The third sort of despair arises from the acceptance of the spiritual and the infinite, but at the same time refusing to accept the will of God. And so Riki, beginning to see Kyousuke’s god-like role in the world, refuses to accept it and runs away with Rin.
Oshii characters don't have facial expressions.
Yeah, I was somewhat confused when I posted, and thought perhaps I heard the name "Camus" in some other video, but I usually don't check out all the names that's being mentioned in anime.
Is Kirkegaard known outside scandinavia?
One of the Key staffers, Yuuto Tonokawa, is apparently into Kierkegaard.
Absolutely. He uncommonly read, but definitely known about in educated circles
Unlike the metaphor in Sky Crawlers, Little Busters is obviously intended for an audience who primarily doesn't know anything about Kierkegaard and doesn't make it bother to make references to his works overt. The person you were initially replying to may not be too bright, but I'd never tell someone to not read Little Busters just because they wouldn't understand the parallel.
That's where Sky Crawlers and Little Busters really differ. It's very easy to just see Sky Crawlers as a pointless and boring movie without being knowledgeable and thoughtful.
>It's very easy to just see Sky Crawlers as a pointless and boring movie
That's Oshii's fault for trying to turn a philosophical concept into a story, instead of just writing a good story with a philosophical "Easter egg" or two in it.
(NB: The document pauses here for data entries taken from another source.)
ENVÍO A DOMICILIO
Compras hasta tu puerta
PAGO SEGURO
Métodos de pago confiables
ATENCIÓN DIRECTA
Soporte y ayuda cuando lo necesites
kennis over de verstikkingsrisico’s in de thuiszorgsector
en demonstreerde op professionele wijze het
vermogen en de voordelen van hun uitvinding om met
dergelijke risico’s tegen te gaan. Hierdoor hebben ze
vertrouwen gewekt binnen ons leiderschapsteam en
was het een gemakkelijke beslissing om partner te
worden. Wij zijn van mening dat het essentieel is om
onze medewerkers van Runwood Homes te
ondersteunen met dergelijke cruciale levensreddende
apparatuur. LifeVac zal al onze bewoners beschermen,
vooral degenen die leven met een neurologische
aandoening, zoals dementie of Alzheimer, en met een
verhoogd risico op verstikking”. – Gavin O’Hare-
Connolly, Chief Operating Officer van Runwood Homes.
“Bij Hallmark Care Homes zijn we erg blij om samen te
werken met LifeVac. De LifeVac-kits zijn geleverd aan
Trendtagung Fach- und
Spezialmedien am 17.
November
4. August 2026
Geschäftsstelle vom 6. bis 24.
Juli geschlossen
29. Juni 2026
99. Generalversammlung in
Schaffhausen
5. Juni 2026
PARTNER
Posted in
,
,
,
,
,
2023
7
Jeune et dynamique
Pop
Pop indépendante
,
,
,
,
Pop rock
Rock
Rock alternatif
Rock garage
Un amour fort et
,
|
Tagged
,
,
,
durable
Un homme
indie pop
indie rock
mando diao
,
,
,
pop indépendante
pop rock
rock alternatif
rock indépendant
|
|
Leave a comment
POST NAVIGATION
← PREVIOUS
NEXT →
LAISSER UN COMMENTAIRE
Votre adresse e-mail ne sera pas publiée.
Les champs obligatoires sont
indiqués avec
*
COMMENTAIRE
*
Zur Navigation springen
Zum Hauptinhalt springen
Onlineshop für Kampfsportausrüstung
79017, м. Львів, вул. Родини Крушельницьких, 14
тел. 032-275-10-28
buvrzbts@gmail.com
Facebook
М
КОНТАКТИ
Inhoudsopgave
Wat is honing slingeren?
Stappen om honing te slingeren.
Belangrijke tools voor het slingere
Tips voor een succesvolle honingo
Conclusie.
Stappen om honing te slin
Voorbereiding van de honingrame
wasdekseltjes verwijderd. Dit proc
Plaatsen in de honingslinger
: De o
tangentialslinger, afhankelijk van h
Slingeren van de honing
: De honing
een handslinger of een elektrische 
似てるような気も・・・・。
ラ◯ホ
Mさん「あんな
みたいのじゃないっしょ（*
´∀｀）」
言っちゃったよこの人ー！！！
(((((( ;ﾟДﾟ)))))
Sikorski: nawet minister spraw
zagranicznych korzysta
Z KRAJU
You seem to be under the impression that Oshii makes movies for anyone else other than Oshii.
Right. I don't think Sky Crawlers is exactly a bad movie, but it's intended for a very specific type of person, and if even if the viewer understood everything it was trying to do, he might not think it is good movie.
Little Busters on the other hand is intended for a broader group of people and it first and foremost a compelling story with philosophical leanings as a secondary aspect of it.